I keep telling people to read her, but few people bite, or if they do, they don’t know what the fuss is about. The fuss is: I think she’s a genius, and I don’t think anyone is a genius.
*
I find it hard to concentrate. I repeat myself too often. I prefer fragments to the whole. I want to connect the dots myself, thanks. Have the stars scream something, extract some meaning from the unmeaning. There are so many wonderful books out there and not enough attention to spend on them.

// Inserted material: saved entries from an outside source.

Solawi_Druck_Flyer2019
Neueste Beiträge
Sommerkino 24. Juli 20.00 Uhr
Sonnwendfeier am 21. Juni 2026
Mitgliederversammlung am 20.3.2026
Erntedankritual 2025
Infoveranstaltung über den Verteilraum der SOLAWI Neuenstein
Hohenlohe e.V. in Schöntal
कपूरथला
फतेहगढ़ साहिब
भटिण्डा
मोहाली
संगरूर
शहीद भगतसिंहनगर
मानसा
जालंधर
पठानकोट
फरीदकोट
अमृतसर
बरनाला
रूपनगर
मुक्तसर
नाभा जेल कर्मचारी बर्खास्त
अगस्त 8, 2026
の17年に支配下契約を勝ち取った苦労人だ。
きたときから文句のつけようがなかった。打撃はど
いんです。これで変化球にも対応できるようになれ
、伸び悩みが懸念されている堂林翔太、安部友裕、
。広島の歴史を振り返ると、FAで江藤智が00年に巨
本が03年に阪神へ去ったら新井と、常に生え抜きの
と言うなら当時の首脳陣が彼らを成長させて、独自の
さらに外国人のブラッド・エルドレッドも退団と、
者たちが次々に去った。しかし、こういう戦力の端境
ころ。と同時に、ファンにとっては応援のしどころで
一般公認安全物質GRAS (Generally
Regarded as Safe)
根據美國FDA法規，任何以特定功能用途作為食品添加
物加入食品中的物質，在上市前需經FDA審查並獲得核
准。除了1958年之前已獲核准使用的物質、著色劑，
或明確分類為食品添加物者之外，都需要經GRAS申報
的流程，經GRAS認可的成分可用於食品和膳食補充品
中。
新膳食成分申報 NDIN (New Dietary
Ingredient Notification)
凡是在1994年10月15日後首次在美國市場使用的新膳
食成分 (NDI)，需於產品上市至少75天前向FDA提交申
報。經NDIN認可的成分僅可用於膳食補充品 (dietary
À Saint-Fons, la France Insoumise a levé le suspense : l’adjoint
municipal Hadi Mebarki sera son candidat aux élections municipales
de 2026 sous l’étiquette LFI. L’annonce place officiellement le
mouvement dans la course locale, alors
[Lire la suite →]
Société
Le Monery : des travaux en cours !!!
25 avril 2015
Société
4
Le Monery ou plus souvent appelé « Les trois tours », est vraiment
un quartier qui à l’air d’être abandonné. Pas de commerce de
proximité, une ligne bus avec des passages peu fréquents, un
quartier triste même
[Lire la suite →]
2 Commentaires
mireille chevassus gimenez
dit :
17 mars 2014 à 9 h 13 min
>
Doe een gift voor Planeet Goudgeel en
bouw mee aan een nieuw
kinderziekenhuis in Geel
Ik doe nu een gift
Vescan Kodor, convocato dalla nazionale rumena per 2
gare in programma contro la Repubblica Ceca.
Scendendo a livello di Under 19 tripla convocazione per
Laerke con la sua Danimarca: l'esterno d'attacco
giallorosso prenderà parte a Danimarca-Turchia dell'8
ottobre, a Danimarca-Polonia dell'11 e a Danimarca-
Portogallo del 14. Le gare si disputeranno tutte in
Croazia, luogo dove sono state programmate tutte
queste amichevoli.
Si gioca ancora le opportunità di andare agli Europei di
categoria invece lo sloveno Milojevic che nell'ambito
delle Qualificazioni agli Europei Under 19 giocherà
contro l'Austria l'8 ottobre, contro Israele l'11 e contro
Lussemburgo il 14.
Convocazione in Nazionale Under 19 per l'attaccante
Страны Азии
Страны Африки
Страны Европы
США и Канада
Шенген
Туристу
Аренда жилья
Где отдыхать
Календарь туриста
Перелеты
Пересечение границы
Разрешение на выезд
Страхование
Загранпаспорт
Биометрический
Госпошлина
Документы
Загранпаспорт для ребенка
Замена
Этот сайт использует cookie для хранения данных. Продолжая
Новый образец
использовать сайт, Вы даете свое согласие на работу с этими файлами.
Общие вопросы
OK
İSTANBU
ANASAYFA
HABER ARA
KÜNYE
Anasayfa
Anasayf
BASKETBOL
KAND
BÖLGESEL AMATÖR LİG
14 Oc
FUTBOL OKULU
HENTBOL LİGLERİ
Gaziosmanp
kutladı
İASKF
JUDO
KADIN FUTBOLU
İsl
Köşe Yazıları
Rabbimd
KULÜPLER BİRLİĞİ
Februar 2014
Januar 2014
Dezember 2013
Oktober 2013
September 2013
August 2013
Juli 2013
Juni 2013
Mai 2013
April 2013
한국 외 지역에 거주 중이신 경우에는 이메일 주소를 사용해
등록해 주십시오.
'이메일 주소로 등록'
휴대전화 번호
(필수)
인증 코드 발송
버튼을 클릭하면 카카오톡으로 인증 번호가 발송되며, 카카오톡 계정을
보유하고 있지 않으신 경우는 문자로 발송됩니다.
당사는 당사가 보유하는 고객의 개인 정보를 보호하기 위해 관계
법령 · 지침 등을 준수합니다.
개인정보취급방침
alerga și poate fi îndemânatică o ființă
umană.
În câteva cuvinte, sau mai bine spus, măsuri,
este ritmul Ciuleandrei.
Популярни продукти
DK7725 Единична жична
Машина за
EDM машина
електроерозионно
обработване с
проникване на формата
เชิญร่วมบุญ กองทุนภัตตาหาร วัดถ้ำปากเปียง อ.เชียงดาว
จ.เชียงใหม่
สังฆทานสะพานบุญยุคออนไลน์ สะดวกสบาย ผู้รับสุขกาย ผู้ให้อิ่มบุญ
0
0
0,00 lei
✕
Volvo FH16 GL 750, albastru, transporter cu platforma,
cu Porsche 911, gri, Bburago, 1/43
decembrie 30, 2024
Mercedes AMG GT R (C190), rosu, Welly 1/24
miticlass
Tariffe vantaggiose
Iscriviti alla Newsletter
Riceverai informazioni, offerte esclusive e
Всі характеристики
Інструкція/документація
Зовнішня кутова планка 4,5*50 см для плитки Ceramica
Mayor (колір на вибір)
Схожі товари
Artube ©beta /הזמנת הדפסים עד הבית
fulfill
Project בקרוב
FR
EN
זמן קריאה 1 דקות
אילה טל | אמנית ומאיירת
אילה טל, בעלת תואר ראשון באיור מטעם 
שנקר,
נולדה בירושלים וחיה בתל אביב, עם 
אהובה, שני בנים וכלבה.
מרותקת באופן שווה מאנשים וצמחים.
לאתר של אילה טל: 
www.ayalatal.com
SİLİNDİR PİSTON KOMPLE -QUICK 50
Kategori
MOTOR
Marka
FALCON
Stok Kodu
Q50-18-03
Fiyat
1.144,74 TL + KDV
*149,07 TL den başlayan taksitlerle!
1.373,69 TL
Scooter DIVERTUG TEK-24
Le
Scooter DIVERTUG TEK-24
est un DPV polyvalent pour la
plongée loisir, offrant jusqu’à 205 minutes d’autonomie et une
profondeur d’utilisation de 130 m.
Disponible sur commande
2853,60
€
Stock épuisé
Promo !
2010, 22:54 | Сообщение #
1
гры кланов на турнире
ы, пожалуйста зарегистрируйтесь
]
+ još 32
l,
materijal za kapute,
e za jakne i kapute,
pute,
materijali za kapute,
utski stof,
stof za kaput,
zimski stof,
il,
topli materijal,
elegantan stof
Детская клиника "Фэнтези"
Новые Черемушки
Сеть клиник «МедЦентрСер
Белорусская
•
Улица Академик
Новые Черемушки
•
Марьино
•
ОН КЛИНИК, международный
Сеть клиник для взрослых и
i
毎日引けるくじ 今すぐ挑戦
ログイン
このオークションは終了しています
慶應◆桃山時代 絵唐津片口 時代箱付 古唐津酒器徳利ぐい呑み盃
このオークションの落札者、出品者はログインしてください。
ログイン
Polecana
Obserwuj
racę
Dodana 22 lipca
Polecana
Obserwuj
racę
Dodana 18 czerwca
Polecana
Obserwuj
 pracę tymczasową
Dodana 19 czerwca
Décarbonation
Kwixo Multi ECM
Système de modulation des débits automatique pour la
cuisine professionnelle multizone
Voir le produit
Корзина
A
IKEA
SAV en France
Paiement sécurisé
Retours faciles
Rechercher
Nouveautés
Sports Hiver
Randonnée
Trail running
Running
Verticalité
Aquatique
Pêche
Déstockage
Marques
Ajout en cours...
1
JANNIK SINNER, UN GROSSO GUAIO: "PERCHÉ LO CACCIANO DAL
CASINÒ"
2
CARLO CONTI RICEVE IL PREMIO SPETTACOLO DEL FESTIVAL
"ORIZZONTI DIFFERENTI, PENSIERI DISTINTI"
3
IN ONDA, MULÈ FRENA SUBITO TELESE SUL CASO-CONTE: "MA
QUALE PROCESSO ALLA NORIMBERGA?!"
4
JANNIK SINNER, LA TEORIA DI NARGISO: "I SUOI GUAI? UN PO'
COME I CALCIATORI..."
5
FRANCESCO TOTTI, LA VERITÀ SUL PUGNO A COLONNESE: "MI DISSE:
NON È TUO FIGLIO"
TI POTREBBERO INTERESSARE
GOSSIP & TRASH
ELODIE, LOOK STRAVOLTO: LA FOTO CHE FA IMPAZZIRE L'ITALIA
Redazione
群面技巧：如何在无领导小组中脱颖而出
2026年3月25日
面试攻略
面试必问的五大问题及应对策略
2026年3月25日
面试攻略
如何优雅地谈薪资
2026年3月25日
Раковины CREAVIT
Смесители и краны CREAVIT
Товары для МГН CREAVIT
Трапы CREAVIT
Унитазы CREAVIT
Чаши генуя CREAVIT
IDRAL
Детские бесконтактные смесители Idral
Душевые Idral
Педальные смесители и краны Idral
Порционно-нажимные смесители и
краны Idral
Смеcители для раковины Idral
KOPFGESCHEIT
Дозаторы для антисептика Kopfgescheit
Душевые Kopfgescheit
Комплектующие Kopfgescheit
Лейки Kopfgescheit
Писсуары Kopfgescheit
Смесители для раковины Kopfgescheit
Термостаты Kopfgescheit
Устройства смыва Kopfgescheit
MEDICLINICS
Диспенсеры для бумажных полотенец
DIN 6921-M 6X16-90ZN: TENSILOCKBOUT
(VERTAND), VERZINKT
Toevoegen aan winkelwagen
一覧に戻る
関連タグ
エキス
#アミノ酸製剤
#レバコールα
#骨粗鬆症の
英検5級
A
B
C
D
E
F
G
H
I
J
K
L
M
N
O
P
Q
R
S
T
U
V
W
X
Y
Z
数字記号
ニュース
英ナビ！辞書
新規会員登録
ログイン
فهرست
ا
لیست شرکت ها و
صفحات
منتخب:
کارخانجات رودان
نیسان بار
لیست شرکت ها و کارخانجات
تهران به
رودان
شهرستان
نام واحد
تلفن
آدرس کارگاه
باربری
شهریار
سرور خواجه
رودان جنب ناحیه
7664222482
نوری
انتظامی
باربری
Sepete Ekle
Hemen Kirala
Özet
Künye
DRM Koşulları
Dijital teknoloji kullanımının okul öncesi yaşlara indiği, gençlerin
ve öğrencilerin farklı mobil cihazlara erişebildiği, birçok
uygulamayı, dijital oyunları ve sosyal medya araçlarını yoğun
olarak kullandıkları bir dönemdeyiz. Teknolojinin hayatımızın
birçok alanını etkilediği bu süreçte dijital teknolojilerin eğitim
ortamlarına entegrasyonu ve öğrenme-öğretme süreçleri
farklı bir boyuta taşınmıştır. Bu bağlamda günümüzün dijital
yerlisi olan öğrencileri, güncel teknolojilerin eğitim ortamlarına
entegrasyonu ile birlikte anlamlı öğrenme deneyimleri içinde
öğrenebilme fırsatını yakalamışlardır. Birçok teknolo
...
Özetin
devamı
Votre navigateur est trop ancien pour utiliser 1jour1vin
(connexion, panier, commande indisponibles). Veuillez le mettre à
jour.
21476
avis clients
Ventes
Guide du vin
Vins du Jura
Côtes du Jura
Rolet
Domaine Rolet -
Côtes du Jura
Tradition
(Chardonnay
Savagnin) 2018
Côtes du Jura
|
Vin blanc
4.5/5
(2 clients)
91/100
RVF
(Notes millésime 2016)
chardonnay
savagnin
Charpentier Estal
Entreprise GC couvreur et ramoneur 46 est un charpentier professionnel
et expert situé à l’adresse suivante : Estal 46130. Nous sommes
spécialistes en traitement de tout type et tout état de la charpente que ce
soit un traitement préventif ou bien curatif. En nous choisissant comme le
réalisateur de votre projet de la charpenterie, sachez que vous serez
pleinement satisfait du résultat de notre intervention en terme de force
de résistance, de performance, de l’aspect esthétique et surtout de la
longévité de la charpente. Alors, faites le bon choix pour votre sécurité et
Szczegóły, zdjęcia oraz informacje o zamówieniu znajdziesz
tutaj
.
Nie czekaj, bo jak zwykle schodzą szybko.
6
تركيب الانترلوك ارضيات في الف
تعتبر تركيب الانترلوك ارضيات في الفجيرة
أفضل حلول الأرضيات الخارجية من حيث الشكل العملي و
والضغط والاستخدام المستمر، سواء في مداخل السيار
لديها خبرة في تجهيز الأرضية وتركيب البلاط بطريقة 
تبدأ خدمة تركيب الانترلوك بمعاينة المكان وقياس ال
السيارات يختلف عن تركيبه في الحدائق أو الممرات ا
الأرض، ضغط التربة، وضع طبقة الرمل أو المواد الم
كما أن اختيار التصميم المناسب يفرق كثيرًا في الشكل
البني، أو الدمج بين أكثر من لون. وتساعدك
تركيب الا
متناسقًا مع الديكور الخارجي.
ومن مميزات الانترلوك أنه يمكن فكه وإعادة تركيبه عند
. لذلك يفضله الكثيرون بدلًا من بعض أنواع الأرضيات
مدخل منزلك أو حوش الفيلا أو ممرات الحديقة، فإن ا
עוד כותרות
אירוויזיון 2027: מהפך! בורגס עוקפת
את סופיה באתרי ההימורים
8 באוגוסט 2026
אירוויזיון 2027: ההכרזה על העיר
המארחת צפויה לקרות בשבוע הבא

But there’s always the next one, the one now hidden from view but soon discovered, the one that opens a door or describes the light in just the right way to bring you undone at just the right time.
Rhett Davis won the 2020 Victorian Premiers Literary Award for an Unpublished Manuscript. His novel, Hovering, will be published by Hachette in February 2022. He lives in Geelong, on Wadawurrung country.